Visit to the Skirball

Havurot see Notorious RBG

On a recent cold, clear, and crisp Sunday afternoon Havurot Sho-Shanot and B’Li Shem stopped by to see the Ruth Bader Ginsburg exhibit at the Skirball Cultural Center. Many had seen already the documentary, RBG, and/or the just released movie, On the Basis of Sex. All found the exhibit engaging and interesting. From the Skirball itself:

“With so much at stake on the Supreme Court, come explore the American judicial system through one of its sharpest legal minds. Coinciding with the twenty-fifth anniversary of her appointment to the high court, Notorious RBG: The Life and Times of Ruth Bader Ginsburg is the first-ever retrospective about the famed associate justice and American cultural icon.

Based upon the New York Times bestselling book of the same name, it was created in partnership with the book’s co-authors: journalist Irin Carmon, a senior correspondent at New York magazine, and attorney Shana Knizhnik, who founded the popular Tumblr that earned Justice Ruth Bader Ginsburg internet fame (and amused the Justice herself). Like the book, the exhibition offers a visually rich, entertaining, yet rigorous look at RBG’s life and work. Through archival photographs and documents, contemporary art, media stations, and playful interactives, the exhibition tells the parallel stories of RBG’s remarkable career and the efforts she joined to expand “We the People” to include those long left out of the Constitution’s promises. By bringing to life RBG’s compelling biography and her commitment to our nation’s highest ideals, the exhibition invites visitors to participate in civic life and consider how the future of the Supreme Court impacts us all.

Woven throughout the exhibition are briefs and other writings by RBG, including some of her most famously searing dissents.

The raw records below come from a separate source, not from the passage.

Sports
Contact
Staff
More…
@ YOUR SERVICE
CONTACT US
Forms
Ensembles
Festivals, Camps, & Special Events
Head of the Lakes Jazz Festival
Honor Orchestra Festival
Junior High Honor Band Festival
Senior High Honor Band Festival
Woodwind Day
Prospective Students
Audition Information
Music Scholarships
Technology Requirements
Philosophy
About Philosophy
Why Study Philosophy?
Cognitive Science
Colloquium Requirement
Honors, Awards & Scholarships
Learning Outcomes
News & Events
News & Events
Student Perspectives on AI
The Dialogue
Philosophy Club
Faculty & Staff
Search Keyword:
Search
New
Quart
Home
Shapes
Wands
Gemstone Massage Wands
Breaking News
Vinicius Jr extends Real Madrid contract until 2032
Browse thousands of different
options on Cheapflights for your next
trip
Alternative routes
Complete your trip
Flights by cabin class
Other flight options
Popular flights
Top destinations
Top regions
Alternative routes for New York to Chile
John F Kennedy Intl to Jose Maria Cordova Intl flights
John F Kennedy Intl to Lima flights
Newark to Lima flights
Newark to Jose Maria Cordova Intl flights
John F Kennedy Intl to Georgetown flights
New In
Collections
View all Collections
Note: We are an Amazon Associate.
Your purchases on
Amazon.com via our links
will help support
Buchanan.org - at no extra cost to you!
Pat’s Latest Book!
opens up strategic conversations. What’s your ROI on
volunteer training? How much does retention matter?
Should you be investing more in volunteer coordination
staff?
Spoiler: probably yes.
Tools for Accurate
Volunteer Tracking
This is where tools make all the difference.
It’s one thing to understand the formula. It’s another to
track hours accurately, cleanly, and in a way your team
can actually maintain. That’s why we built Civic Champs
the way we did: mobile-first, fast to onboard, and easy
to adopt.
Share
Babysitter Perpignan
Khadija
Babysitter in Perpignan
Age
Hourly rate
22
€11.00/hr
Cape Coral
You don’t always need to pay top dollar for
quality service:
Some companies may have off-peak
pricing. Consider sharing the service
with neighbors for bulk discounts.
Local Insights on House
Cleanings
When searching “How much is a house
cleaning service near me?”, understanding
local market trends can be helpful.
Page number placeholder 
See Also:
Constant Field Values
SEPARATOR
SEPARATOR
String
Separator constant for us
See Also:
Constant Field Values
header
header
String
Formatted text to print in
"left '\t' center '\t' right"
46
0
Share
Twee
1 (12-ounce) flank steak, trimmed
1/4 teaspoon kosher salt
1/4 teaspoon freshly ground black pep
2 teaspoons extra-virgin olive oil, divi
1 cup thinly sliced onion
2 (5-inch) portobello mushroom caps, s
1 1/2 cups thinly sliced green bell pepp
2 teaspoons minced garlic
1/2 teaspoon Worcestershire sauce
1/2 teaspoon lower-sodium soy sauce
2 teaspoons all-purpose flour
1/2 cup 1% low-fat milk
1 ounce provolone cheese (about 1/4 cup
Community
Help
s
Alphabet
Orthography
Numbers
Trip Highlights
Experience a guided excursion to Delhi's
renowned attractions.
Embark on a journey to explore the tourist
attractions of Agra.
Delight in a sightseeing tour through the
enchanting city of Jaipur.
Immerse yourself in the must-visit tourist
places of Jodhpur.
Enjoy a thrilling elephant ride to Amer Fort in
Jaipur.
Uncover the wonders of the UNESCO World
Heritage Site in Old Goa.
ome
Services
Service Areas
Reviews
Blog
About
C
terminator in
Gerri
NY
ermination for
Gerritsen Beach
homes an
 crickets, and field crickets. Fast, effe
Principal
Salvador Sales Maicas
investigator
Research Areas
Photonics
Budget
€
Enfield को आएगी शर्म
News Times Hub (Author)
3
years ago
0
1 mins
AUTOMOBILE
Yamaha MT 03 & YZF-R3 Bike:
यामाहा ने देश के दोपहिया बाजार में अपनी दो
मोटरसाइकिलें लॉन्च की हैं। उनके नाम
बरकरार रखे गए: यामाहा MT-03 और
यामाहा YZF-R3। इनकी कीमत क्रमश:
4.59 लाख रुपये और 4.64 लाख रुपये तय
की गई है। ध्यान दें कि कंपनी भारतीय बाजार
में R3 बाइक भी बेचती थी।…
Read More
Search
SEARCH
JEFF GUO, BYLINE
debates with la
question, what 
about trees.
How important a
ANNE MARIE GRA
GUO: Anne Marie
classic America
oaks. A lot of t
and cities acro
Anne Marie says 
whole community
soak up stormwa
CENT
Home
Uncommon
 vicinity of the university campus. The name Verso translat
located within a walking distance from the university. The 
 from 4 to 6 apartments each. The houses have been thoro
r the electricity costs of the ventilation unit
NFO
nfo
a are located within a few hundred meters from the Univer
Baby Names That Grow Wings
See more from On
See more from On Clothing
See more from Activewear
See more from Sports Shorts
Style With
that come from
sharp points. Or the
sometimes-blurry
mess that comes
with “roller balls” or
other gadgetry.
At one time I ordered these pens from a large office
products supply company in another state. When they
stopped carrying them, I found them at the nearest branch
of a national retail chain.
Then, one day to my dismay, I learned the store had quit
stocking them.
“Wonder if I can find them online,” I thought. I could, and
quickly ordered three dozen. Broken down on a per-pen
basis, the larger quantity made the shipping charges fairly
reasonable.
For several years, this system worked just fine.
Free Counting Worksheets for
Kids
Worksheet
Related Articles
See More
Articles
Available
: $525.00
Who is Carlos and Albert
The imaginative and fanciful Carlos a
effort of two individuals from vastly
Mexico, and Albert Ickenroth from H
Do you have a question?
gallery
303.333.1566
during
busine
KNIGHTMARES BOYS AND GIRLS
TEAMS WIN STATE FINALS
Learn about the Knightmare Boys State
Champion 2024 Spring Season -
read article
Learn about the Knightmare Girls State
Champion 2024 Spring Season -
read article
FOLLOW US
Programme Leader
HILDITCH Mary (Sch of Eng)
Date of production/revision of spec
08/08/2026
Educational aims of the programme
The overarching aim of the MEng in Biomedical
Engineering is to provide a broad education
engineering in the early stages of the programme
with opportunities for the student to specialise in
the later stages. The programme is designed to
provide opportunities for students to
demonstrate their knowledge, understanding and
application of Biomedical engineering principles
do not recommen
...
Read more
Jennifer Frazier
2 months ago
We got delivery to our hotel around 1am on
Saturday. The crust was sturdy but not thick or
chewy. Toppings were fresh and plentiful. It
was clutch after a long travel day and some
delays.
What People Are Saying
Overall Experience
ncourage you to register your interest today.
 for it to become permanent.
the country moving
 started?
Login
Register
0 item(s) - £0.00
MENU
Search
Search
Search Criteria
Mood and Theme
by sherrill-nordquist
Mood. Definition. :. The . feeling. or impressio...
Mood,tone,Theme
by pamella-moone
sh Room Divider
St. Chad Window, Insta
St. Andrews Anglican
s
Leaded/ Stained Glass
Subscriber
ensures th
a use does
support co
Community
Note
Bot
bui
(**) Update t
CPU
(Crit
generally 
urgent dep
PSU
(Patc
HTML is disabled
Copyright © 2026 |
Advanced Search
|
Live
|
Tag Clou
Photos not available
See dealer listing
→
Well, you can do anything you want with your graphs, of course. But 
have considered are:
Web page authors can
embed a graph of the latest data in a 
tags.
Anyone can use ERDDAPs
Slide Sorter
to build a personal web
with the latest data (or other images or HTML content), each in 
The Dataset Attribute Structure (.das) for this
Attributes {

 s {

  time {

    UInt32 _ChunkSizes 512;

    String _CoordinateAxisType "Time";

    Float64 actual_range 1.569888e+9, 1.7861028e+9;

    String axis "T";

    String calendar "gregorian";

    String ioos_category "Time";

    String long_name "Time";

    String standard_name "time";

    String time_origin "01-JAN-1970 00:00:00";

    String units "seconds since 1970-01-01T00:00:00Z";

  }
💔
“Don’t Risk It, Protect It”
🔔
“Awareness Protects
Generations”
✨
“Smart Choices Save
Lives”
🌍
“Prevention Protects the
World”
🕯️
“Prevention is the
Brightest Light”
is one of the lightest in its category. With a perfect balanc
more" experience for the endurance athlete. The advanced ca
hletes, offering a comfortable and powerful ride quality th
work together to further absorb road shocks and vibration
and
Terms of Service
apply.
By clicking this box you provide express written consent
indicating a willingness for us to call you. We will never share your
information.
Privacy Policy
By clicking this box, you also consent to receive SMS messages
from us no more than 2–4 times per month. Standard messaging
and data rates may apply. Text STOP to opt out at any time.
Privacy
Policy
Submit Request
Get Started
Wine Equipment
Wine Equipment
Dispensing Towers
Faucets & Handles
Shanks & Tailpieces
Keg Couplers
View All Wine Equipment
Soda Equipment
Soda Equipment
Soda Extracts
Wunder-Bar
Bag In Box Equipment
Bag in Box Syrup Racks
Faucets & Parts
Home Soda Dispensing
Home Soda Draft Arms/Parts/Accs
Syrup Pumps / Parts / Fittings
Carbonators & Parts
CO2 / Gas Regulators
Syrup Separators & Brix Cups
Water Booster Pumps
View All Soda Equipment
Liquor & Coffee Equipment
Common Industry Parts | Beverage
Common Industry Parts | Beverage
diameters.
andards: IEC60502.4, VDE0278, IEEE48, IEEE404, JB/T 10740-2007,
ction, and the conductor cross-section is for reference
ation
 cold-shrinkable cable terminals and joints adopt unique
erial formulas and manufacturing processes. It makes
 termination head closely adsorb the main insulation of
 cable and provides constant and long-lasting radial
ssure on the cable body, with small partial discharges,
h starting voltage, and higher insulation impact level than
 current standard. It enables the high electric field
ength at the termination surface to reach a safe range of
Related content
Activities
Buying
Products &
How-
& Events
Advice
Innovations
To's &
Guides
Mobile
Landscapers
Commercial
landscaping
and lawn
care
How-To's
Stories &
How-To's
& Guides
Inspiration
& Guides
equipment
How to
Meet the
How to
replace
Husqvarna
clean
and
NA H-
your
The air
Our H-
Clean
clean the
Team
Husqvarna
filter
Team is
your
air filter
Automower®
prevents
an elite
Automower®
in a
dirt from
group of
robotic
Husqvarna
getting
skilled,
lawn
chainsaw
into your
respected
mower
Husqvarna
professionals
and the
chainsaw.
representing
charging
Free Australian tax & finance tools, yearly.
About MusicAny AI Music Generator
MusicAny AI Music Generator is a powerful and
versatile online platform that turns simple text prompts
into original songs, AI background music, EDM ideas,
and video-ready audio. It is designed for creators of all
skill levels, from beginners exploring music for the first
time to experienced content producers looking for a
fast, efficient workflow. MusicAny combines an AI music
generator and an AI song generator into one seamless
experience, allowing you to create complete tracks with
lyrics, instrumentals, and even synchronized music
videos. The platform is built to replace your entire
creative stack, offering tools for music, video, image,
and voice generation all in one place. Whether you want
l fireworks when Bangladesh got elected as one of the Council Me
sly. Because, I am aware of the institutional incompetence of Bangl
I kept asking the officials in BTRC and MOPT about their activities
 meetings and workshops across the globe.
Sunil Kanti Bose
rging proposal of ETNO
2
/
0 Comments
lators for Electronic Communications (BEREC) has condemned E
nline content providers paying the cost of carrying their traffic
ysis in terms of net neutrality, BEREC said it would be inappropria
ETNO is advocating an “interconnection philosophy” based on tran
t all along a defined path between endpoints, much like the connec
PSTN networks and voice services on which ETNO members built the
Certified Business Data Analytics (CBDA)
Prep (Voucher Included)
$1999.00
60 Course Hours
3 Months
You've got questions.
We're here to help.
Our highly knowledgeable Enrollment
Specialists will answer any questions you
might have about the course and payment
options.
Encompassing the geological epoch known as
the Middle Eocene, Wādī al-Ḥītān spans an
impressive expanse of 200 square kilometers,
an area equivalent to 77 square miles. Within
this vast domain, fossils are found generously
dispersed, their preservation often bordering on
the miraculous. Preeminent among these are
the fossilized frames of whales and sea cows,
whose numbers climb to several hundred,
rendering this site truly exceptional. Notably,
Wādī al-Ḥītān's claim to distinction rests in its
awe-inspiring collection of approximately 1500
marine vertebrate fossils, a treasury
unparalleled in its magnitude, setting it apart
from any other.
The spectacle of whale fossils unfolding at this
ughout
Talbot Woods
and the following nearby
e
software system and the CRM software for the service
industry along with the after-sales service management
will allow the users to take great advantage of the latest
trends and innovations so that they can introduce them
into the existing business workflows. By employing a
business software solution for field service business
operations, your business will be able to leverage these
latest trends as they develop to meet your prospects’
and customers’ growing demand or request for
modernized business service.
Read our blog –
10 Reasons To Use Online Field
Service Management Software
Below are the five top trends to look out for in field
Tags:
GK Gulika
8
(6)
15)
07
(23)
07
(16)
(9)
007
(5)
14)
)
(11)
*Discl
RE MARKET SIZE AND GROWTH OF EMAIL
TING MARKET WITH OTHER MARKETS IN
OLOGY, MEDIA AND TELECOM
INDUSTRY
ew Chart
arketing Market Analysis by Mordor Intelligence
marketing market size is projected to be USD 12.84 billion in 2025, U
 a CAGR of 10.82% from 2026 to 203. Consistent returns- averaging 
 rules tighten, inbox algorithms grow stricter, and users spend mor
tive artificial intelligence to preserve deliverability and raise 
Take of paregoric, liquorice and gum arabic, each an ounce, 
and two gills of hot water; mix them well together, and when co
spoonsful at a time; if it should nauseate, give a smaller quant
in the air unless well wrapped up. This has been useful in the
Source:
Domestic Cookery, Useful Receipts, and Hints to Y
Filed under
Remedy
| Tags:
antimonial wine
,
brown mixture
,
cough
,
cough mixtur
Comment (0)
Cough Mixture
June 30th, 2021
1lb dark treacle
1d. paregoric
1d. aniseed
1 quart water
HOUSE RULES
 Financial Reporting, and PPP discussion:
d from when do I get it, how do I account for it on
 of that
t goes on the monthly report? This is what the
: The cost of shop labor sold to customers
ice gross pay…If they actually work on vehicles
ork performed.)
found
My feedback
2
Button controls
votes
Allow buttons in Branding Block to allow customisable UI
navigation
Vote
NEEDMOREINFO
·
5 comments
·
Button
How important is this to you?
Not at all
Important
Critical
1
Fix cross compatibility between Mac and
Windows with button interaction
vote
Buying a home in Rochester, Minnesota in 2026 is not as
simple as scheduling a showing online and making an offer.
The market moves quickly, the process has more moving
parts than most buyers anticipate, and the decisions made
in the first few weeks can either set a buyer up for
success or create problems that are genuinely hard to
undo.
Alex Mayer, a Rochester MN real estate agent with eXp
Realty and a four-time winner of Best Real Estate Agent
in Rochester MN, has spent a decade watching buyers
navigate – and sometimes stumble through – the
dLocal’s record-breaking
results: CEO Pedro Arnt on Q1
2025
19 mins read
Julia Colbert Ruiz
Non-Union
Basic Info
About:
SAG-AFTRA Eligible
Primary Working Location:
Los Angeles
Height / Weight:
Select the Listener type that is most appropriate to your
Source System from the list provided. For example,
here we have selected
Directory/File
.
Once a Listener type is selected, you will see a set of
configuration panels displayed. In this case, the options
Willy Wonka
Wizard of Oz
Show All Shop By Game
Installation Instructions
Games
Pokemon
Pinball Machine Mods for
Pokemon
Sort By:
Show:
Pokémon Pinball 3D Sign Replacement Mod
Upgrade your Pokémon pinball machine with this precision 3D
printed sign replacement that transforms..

In keeping with the spirit of Carmon and Knizhnik’s book, the exhibition riffs off the playful connection between the Notorious RBG and Notorious B.I.G. (as she likes to point out, they were both born and bred in Brooklyn, New York): for example, the name of each gallery section alludes to a song or lyric from the late hip-hop artist.

Ruth Bader Ginsburg was born in Brooklyn, New York, on March 15, 1933. She received her BA from Cornell University, attended Harvard Law School, and received her LLB from Columbia Law School. Ginsburg served as a law clerk to Judge Edmund L. Palmieri of the United States District Court for the Southern District of New York from 1959 to 1961. She then became associate director of the comparative law project sponsored by Columbia University, where she studied the Swedish legal system and produced the first official English language book on the subject. In 1963 Ginsburg joined the faculty of Rutgers Law School in Newark, New Jersey. In 1972 she was hired by Columbia Law School, where she taught until 1980. Ginsburg served as a fellow at the Center for Advance Study in the Behavioral Sciences in Stanford, California, from 1977 to 1978. In the 1970’s Ginsburg litigated sex discrimination cases from the American Civil Liberties Union (ACLU) and was instrumental in launching its Women’s Rights Project in 1973. She served as general counsel of the ACLU from 1973 to 1980 and on the National Board of Directors from 1974 to 1980. President Jimmy Carter appointed Ginsburg to the United States Court of Appeals from the District of Colombia Circuit in 1980. On June 14, 1993, Ginsburg accepted President Bill Clinton’s nomination to the Supreme Court and took her seat on August 10, 1993.”

Exhibition runs through March 10th and is well worth the trip.